September 13, 2013
Ya got yer little ol' lady. And she's in a nursing home. Ya got yer local church. How do all those things come together into one seamy Wall Street regulatory case? Ahhh, now you're just going to have to read on.
For the purpose of proposing a settlement of rule violations alleged by the Financial Industry Regulatory Authority ("FINRA"), without admitting or denying the findings, prior to a regulatory hearing, and without an adjudication of any issue, Craig Thomas Podosek submitted a Letter of Acceptance, Waiver and Consent ("AWC"), which FINRA accepted. In the Matter of Craig Thomas Podosek, Respondent (AWC 20130369231, September 11, 2013).
Podosek became a registered independent contractor at Cetera Financial Specialists, LLC f/k/a Genworth Financial Securities Corporation (the "BD") in October 2005 and remained there until his September 10, 2012, termination.
Podosek was the sole proprietor of Podosek Accounting Services ("PAS"), from which he provided tax preparation and bookkeeping senrices, payroll reporting, Form W-2 preparation and related services. Also, Podosek also sold investment products to certain of his customers through PAS.
Sometime around 2003, a 76-year-old individual (not a client of the BD) hired Podosek to prepare her tax returns and he provided that service until 2012. Approximately June 30, 2010, Podosek was granted a Power of Attorney for this individual, who by now was 83 and living in a nursing home. The POA vested Podosek with the tasks of paying the individual's household, insurance and nursing home bills. On a weekly basis, Podosek visited her at the nursing home to discuss which bills needed to be paid, and during those meetings, the individual authorized the necessary payments.
Between May 2011 and September 2011, without the individual's knowledge or authorization, Podosek allegedly deposited $300,000 into his personal and business accounts via four checks from two of the individual's IRA accounts.
A Higher Authority?
Podosek was a member of a local church, and at the pastor's request, he handled the church's finances, which included making deposits, withdrawals, and paying bills. Without the church's knowledge or authorization, between April 2008 and January 2009, Podosek allegedly converted about $200,000 from the church's funds for his own use and benefit.
SIDE BAR: According to online FINRA records as of September 13, 2013, Podosek was charged on August 10, 2012, with Grand Larceny in the Second Degree (Felony) in Oneida County Court, New York, to which he pleaded not guilty and, as such, is still presumed innocent until proven guilty beyond a reasonable doubt in a court of law.

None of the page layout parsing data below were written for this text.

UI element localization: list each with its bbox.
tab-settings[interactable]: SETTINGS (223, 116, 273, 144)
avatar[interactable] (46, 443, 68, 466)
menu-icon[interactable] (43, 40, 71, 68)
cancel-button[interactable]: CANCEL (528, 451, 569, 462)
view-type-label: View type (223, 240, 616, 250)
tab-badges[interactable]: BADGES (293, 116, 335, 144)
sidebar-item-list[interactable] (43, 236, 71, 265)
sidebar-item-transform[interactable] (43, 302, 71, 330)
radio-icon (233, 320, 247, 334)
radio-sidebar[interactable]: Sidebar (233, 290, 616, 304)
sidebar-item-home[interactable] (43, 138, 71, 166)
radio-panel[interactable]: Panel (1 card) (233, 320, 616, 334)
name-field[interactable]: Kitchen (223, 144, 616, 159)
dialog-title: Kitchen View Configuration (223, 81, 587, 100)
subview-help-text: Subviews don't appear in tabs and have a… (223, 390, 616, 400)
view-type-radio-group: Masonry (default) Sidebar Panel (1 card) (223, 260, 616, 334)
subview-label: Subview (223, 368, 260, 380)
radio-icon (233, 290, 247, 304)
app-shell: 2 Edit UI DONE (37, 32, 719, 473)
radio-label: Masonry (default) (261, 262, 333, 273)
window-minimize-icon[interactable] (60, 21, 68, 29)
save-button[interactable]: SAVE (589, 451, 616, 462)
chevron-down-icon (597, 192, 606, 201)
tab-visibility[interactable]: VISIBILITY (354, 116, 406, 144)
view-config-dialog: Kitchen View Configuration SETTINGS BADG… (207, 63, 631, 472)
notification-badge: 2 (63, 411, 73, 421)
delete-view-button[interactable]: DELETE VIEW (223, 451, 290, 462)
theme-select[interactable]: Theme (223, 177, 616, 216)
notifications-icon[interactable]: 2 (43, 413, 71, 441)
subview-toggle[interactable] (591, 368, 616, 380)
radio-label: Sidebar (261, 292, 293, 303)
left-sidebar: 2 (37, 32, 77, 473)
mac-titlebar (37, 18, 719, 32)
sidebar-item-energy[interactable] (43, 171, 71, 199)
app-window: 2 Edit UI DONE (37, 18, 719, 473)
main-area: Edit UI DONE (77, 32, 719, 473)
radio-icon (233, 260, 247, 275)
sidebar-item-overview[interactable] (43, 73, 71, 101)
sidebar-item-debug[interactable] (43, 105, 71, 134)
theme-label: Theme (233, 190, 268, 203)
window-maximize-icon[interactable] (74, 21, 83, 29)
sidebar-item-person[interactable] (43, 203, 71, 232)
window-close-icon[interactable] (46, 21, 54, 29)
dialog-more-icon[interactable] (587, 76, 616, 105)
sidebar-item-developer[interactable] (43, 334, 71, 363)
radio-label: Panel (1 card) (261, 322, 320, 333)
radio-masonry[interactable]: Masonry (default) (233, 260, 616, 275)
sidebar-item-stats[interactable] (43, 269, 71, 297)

The disposition of the matter is cited in the online records as "pending."
Another online FINRA records asserts that on April 9, 2013, Cetera Financial Specialists LLC received a customer complaint involving Podosek and that the customer:
ALLEGES THE REPRESENTATIVE CREATED FINANCIAL STATEMENTS MISREPRESENTING TO THE CLIENTS THAT MONEY HAD BEEN INVESTED AND WAS STILL AVAILABLE IN VARIOUS FUNDS AND INVESTMENTS MADE ON BEHALF OF THE CLIENTS.
The damages sought are $512,138.14. The online record asserts that:
THESE PARTIES WERE NOT, ACCORDING TO OUR RECORDS, CUSTOMERS OF THE FIRM.
The matter is indicated as pending since May 7, 2013.
FINRA Steps In
FINRA deemed the above acts of conversion to constitute violations of FINRA Rule 2010 and in accordance with the terms of the AWC, imposed upon Podosek a Bar with any FINRA member in any capacity.
Bill Singer's Comment
It often comes as a surprise to see that FINRA goes after industry participants for alleged misconduct that does not involve customers of a member firm and/or securities products. To the extent that there is still any debate about that practice, this case should further serve to dispel that misunderstanding. Take a cheap shot off the court and you could still get hit with a technical foul and tossed from the game.